In the early summer months of 1909, the Cothrons boarded a stern-wheeled paddleboat and moved from the Miami area to the Lower Keys. Reynolds began working on the Niles Channel Bridge project that would connect Flagler’s train from Ramrod to Sugarloaf keys.
A hurricane destroyed their new home in early October, and the Cothron family moved to the Upper Keys.

Reynolds continued to work for the Florida East Coast Railway. At Windley Key, he was a railroad superintendent at the islands Quarry Station. Quarry was located in the general area where Theater of the Sea and the Windley Key Fossil Reef Geological State Park are today.

The 1910 census shows the Cothrons living on Upper Matecumbe Key. They purchased the home of Cephus Pinder, the oldest son of the original Pinders, Richard and Sarah. According to the 1870 Census, the Pinders lived on Indian Key and later became the second family to claim a homestead on Upper Matecumbe Key. The Cephus Pinder home was built on the beach in what is today the Islander Resort.

By 1920, the Cothrons were farmers growing Key limes, tomatoes, and cantaloupes. Reynolds and Mary would have nine children. None would leave a more significant impression on the island chain than their first, Edwin Alonzo Cothron, born June 7, 1904. When Alonzo married Florence Pinder on June 9, 1926, they became the first to be married at a newly built Matecumbe Methodist Church.
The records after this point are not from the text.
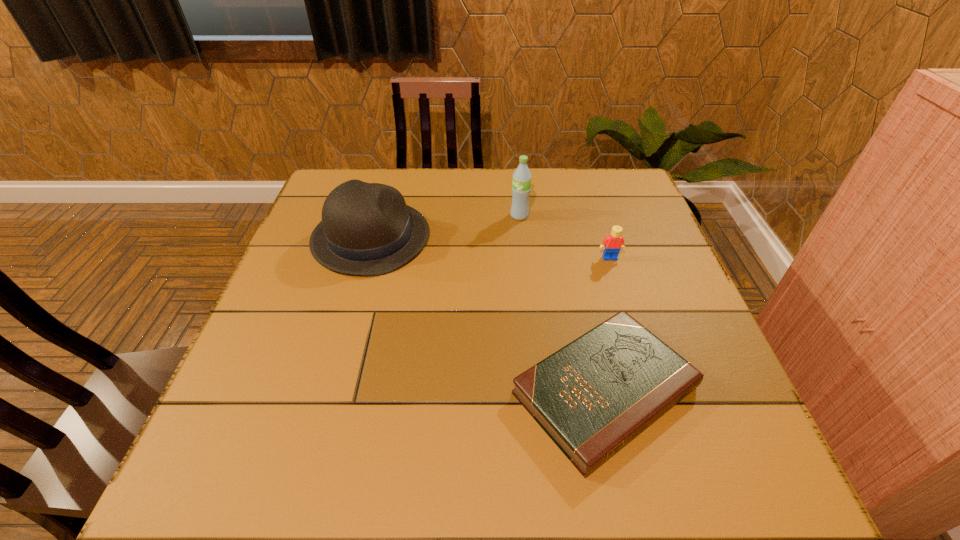 In order to click on unoccupied position between the bowler hat and the nearest object in this screenshot , I will do `click(488, 314)`.

This screenshot has width=960, height=540. What are the coordinates of `free space between the leftmost object and the tallest object` in the screenshot? It's located at (445, 227).

This screenshot has width=960, height=540. What are the coordinates of `object that stands as the third closest to the leftmost object` in the screenshot? It's located at (614, 242).

This screenshot has width=960, height=540. I want to click on object that is the third closest to the Lego, so click(x=367, y=229).

In order to click on vacant space that satisfies the following two spatial constraints: 1. on the front-facing side of the Bible; 2. on the left side of the leftmost object in this screenshot , I will do `click(327, 391)`.

Locate an element on the screen. The image size is (960, 540). free region that satisfies the following two spatial constraints: 1. on the front side of the tallest object; 2. on the front-facing side of the second tallest object is located at coordinates (521, 238).

Where is `vacant space that satisfies the following two spatial constraints: 1. on the front side of the water bottle; 2. on the front-facing side of the leftmost object`? This screenshot has width=960, height=540. vacant space that satisfies the following two spatial constraints: 1. on the front side of the water bottle; 2. on the front-facing side of the leftmost object is located at coordinates (521, 238).

At what (x,y) coordinates should I click in order to perform the action: click on free space in the image that satisfies the following two spatial constraints: 1. on the front-facing side of the second tallest object; 2. on the back side of the nearest object. Please return your answer as a coordinate pair (x, y). Image resolution: width=960 pixels, height=540 pixels. Looking at the image, I should click on (327, 391). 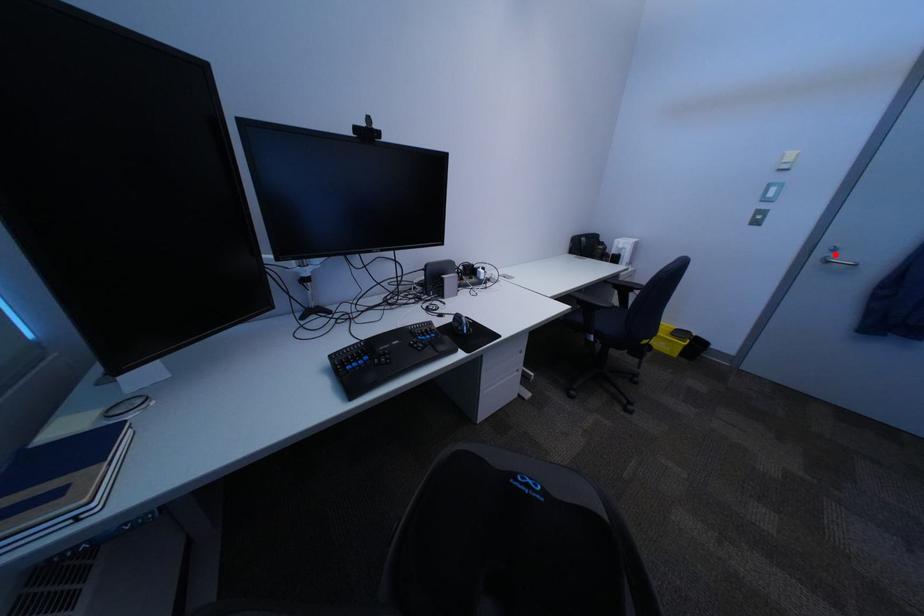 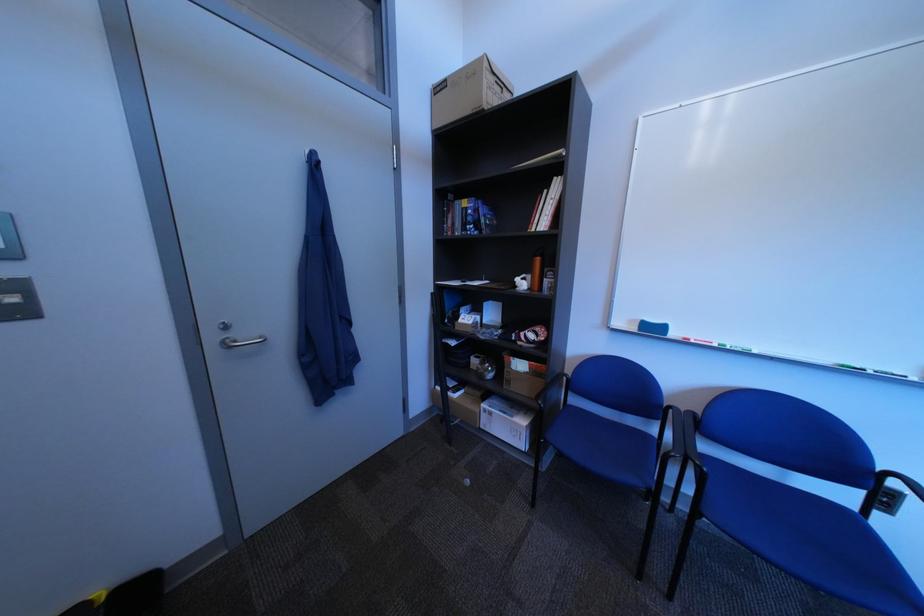 The point at the highlighted location is marked in the first image. Where is the corresponding point in the second image?

(226, 339) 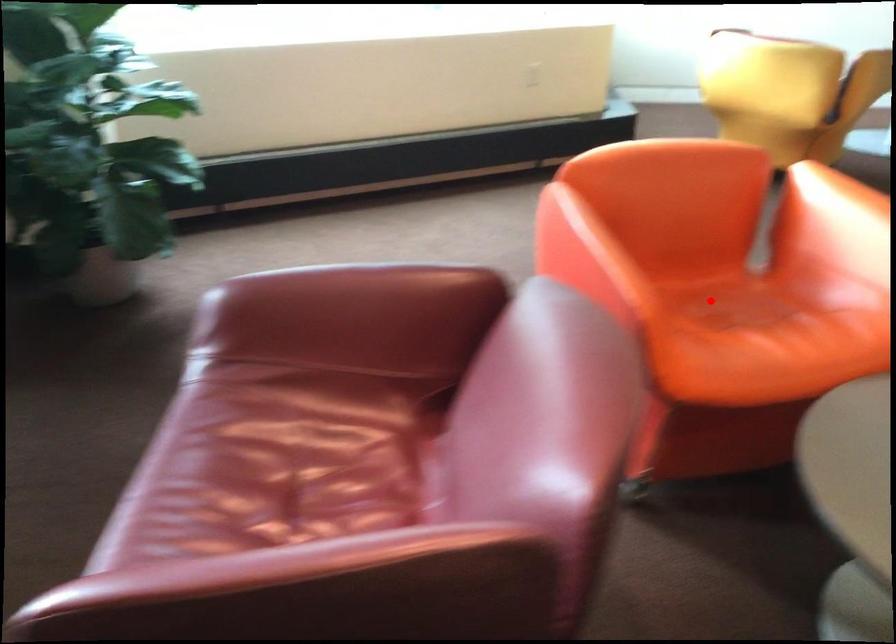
The church was located on the beach of what is today the Cheeca Lodge.

Like his father, Alonzo was a builder. Together, they built the coral rock Matheson House on Lignumvitae Key, and the trails still used on ranger-led tours today. For a time, Reynolds served as the island’s caretaker. His daughter, Bessie Bland, along with her husband and four children, also served as caretakers at the Matheson property. Reynolds Cothron died on March 12, 1928. He was buried at Miami’s Woodlawn Park Cemetery.

Alonzo would later partner with Berlin Felton in 1936 and create the A&B Fish Company. Among other business endeavors, Alonzo and Berlin would raise stone crabs in the abandoned railroad quarry where Theater of the Sea’s dolphins perform today. Key West’s A&B Lobster House was once part of Alonzo and Berlin’s company.

Alonzo Cothron brought the first public electricity to Upper Matecumbe Key. The small electrical plant operated for limited hours in the mornings and evenings and initially served approximately 22 customers. When the freshwater pipeline arrived in the Keys in the early 1940s, Alonzo oversaw the construction project that dug the trenches to bury the pipes.

Among a host of other construction projects in the Bahamas and on the mainland, in the Keys, Alonzo helped build the Tavernier Hotel. He also built the Smith-Richardson House that would later become part of the Cheeca Lodge, George La Branche’s home, listed today on the National Register of Historic Landmarks, and the bus terminal and restaurant for Greyhound Bus Lines on Greyhound Key. Today, Greyhound Key is known as Fiesta Key and is home to the Fiesta Key RV Resort & Marina.

Edwin Alonzo Cothron died on March 24, 1992.